During the First World War, Emir Faisal, son of Sherif Hussein of Mecca, the Hashemite ruler of Hejaz (today Saudi Arabia) led a revolt against the Turks, made famous in the film "Lawrence of Arabia" (T.E. Lawrence). The revolt's British backers believed that Arab and Jewish nationalists could work together to build a new Middle East.
|T.E. Lawrence at Aqaba, 1917|
On June 17, 1918, Weizmann wrote to his wife Vera in London about the romantic journey along the Red Sea past the "glowing mountains" of Sinai via Aqaba to the Anglo-Arab army in southeast Transjordan. Here he met Faisal: "the first real Arab nationalist I have met. He is a leader! He is quite intelligent and a very honest man, handsome as a picture. He is not interested in Palestine, but on the other hand he wants Damascus and the whole of northern Syria."

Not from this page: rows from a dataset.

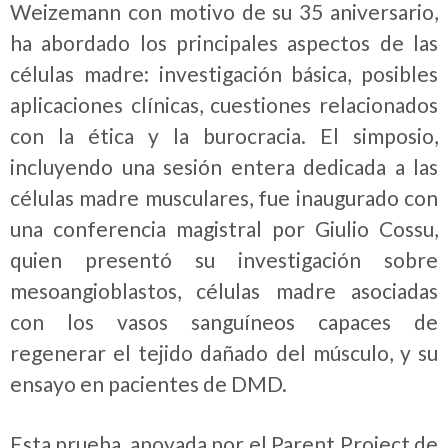
Weizemann con motivo de su 35 aniversario,
ha abordado los principales aspectos de las
células madre: investigación básica, posibles
aplicaciones clínicas, cuestiones relacionados
con la ética y la burocracia. El simposio,
incluyendo una sesión entera dedicada a las
células madre musculares, fue inaugurado con
una conferencia magistral por Giulio Cossu,
quien presentó su investigación sobre
mesoangioblastos, células madre asociadas
con los vasos sanguíneos capaces de
regenerar el tejido dañado del músculo, y su
ensayo en pacientes de DMD.
Esta prueba, apoyada por el Parent Project de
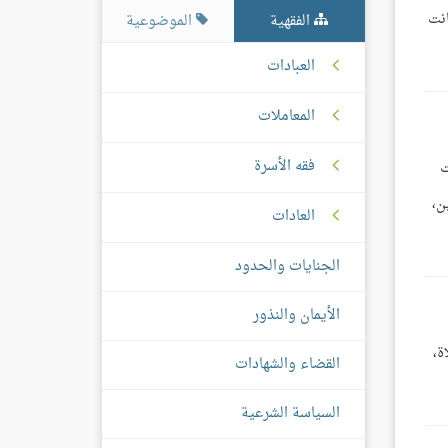
انت
الفقهية
الموضوعية
العبادات
المعاملات
فقه الأسرة
ت
ن،
العادات
الجنايات والحدود
الأيمان والنذور
ة،
القضاء والشهادات
السياسة الشرعية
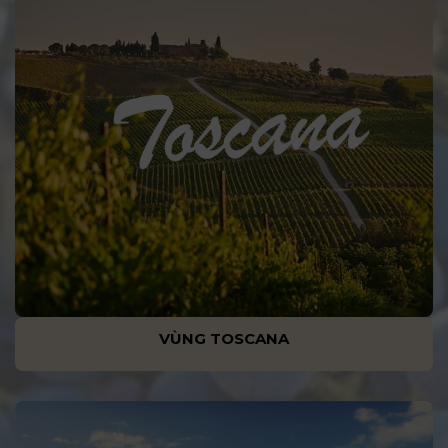
VÙNG TOSCANA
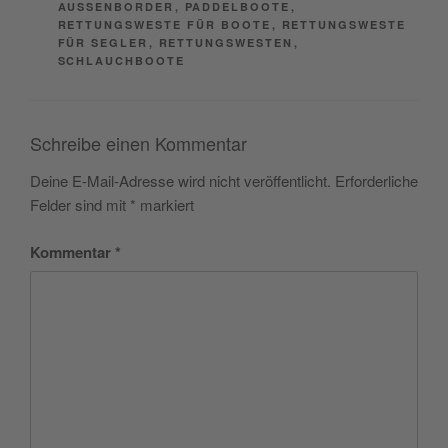
AUSSENBORDER
,
PADDELBOOTE
,
RETTUNGSWESTE FÜR BOOTE
,
RETTUNGSWESTE
FÜR SEGLER
,
RETTUNGSWESTEN
,
SCHLAUCHBOOTE
Schreibe einen Kommentar
Deine E-Mail-Adresse wird nicht veröffentlicht.
Erforderliche
Felder sind mit
*
markiert
Kommentar
*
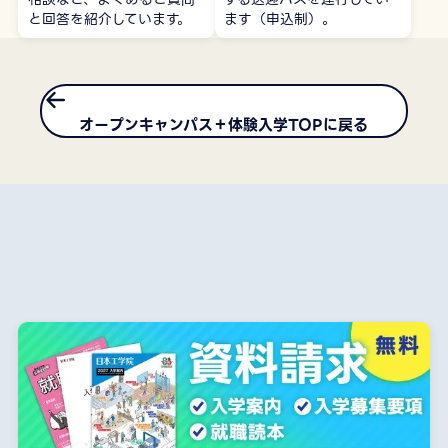
と回答を紹介しています。
ます（申込制）。
オープンキャンパス＋体験入学TOPに戻る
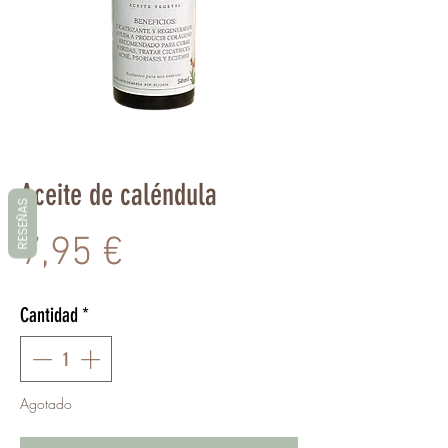
Aceite de caléndula
RESEÑAS
Precio
7,95 €
Cantidad
*
Agotado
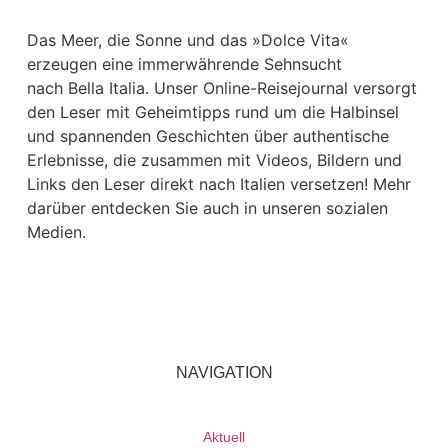
Das Meer, die Sonne und das »Dolce Vita«
erzeugen eine immerwährende Sehnsucht
nach
Bella Italia. Unser Online-Reisejournal versorgt
den Leser mit Geheimtipps rund um die Halbinsel
und spannenden Geschichten über authentische
Erlebnisse, die zusammen mit Videos, Bildern und
Links den Leser direkt nach Italien versetzen! Mehr
darüber entdecken Sie auch in unseren sozialen
Medien.
NAVIGATION
Aktuell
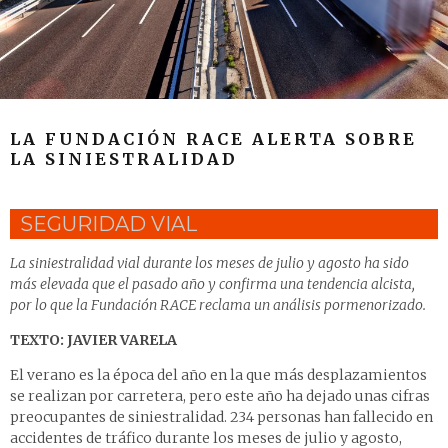
LA FUNDACIÓN RACE ALERTA SOBRE
LA SINIESTRALIDAD
SEGURIDAD VIAL
La siniestralidad vial durante los meses de julio y agosto ha sido
más elevada que el pasado año y confirma una tendencia alcista,
por lo que la Fundación RACE reclama un análisis pormenorizado.
TEXTO: JAVIER VARELA
El verano es la época del año en la que más desplazamientos
se realizan por carretera, pero este año ha dejado unas cifras
preocupantes de siniestralidad. 234 personas han fallecido en
accidentes de tráfico durante los meses de julio y agosto,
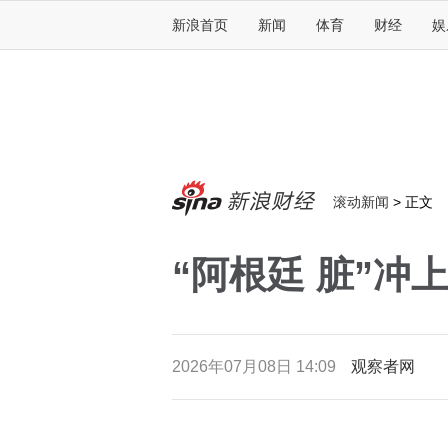
新浪首页
新闻
体育
财经
娱
滚动新闻
>
正文
“阿根廷 脏”
2026年07月08日 14:09
观察者网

|Weizmann and Feisal at their meeting in Ma'an , June 1918. |
Photograph: Yad Chaim Weizmann, Weizmann Archives, Rehovot, Israel
In December 1918, Faisal and Weizmann met again in London. In the interim, Faisal had captured Damascus, which he hoped would be the capital of the Arab Kingdom promised by the British, but his regime there was fragile. In their talk on December 11, Weizmann promised help from the Zionist movement. They agreed to cooperate against the Sykes-Picot agreement of 1916, which divided Palestine into British and French spheres of influence and gave Syria to the French. An agreement was drawn up, signed on January 3, 1919, in which Faisal expressed approval for the Balfour Declaration and Jewish settlement in Palestine. Other clauses ensured freedom of religion and Muslim control of the Holy Places sacred to Islam. In the original, held in the Central Zionist Archives, you can see the reservation in Arabic Faisal added in his own handwriting, saying: "If the Arabs are established as I have asked in my manifesto of January 4, addressed to the British Secretary of State for Foreign Affairs, I will carry out what is written in this agreement. If changes are made, I cannot be answerable for failing to carry out this agreement."
On February 6, 1919, Faisal appeared before the peace conference and demanded an Arab state, excluding Palestine from his demands. However, under pressure from Arab nationalists, he later retracted. In the summer of 1919, the first Syrian Congress proclaimed the Arabs' desire for a united independent Syria, including Palestine and Lebanon. In March 1920, Faisal was proclaimed King of Greater Syria. However, by July the French had driven him out of Damascus, and Syria became a French mandate. The British, who had just created the state of Iraq (a move leading to many current problems), compensated Faisal by making him its king. His brother Abdullah became Emir of Transjordan and later King of Jordan.
The documents and quotes shown here come from the Weizmann Archives in Rehovot and were published in the "Letters and Papers of Chaim Weizmann" series. In 1994, the Israel State Archives published some of them in Hebrew in its commemorative volume on Chaim Weizmann, Israel's first president.